Agricultural Science Digest

  • Chief EditorArvind kumar

  • Print ISSN 0253-150X

  • Online ISSN 0976-0547

  • NAAS Rating 5.52

  • SJR 0.176, CiteScore: 0.357

Frequency :
Bi-monthly (February, April, June, August, October and December)
Indexing Services :
BIOSIS Preview, Biological Abstracts, Elsevier (Scopus and Embase), AGRICOLA, Google Scholar, CrossRef, CAB Abstracting Journals, Chemical Abstracts, Indian Science Abstracts, EBSCO Indexing Services, Index Copernicus
Submit

Full Research Article

Agricultural Science Digest, volume 42 issue 4 (august 2022) : 464-467

Screening of Tuberose Cultivars against Leaf Spot (Alternaria polyanthi) and its Management

N. Mazumder1,*, S.K. Borah1, K.K. Deka1
1Horticultural Research Station, Assam Agricultural University, Kahikuchi, Azara, Guwahati-781 017, Assam, India.
Cite article:- Mazumder N., Borah S.K., Deka K.K. (2022). Screening of Tuberose Cultivars against Leaf Spot (Alternaria polyanthi) and its Management . Agricultural Science Digest. 42(4): 464-467. doi: 10.18805/ag.D-5289.

ABSTRACT

Background: Tuberose flower has been found to be affected by various fungal and viral diseases which affect growth and cause loss in flower yield. Among them, leaf spot incited by Aternaria polianthi is an important fungal disease in tuberose. The incidence of the disease is common in the both single and double-type tuberose varieties due to prevalence of high rainfall and humid conditions. During survey it was found that the disease incidence was increasing gradually causing economic losses in Assam.
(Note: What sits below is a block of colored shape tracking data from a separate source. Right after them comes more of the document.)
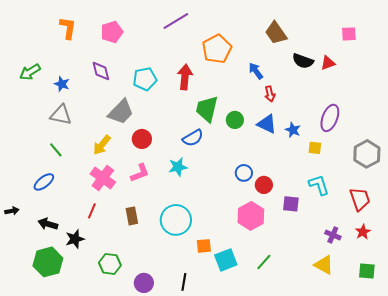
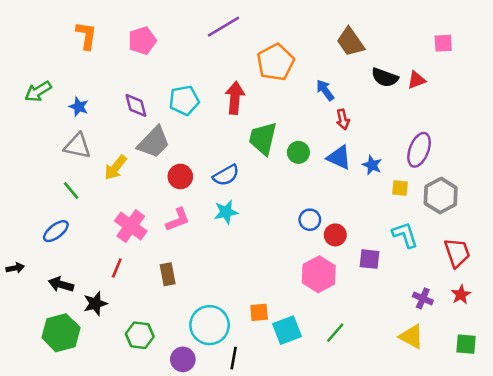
purple diamond: (101, 71) -> (136, 105), moved
blue semicircle: (193, 138) -> (226, 175), moved
yellow arrow: (102, 145) -> (116, 168), moved
gray hexagon: (367, 154) -> (441, 196), moved
cyan circle: (176, 220) -> (210, 325), moved

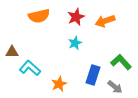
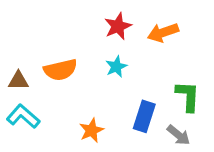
orange semicircle: (39, 16) -> (60, 70), moved
green L-shape: (121, 62) -> (188, 96), turned 45
cyan L-shape: (30, 68) -> (23, 116), moved

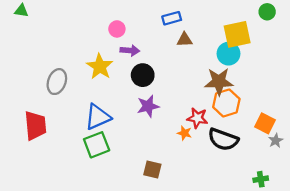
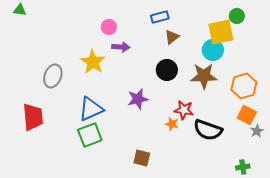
green circle: (267, 12) -> (237, 16), moved
brown triangle: (185, 40) -> (172, 37), turned -35
black circle: (143, 75) -> (167, 70), moved
orange hexagon: (226, 103) -> (244, 86), moved

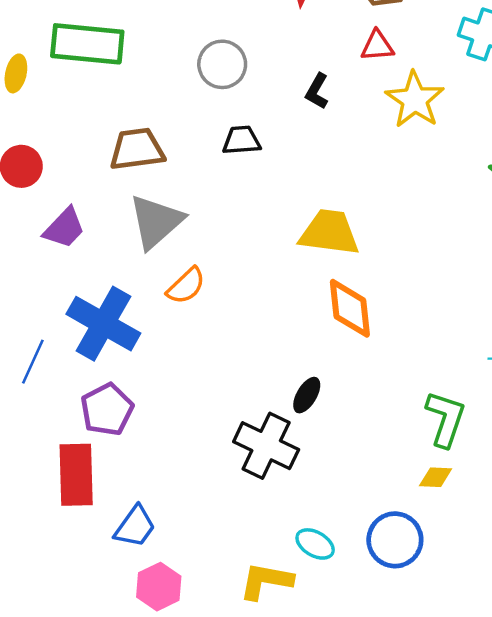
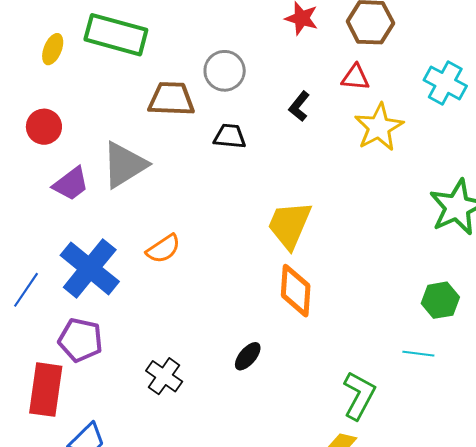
brown trapezoid: (137, 149) -> (171, 99), moved
gray triangle: (156, 222) -> (124, 165), moved
yellow trapezoid: (329, 232) -> (289, 225), turned -84
purple pentagon: (107, 410) -> (80, 340), turned 30
black cross: (266, 446) -> (164, 376), moved, size x0.7

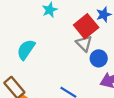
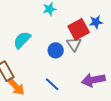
blue circle: (99, 58) -> (56, 50), moved

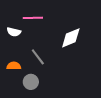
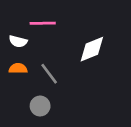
orange semicircle: (14, 66) -> (18, 69), moved

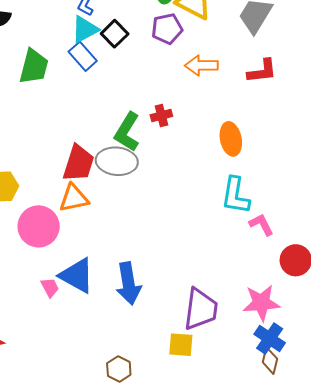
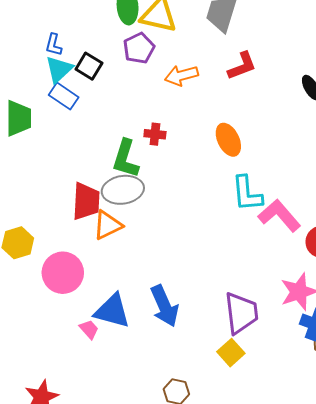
red cross: (161, 116) -> (155, 134), turned 35
orange triangle: (74, 198) -> (108, 225), moved
pink L-shape: (261, 225) -> (279, 216), size x1.6
yellow square: (181, 345) -> (231, 353), turned -32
Methods: The field trial was carried out during kharif seasons (2015 -18) to test the efficacy of six fungicides against leaf spot of tuberose (Var. Local single petal) caused by Alternaria polyantha. Four sprays with fungicides at an interval of seven days starting from the first appearance of the disease symptom were done. Per cent disease incidence (%) with growth parameters were recorded one week after the last spray. Another field experiment for screening the resistant genotypes was conducted using 11 tuberose genotypes during kharif seasons (2016-17 and 2017-18).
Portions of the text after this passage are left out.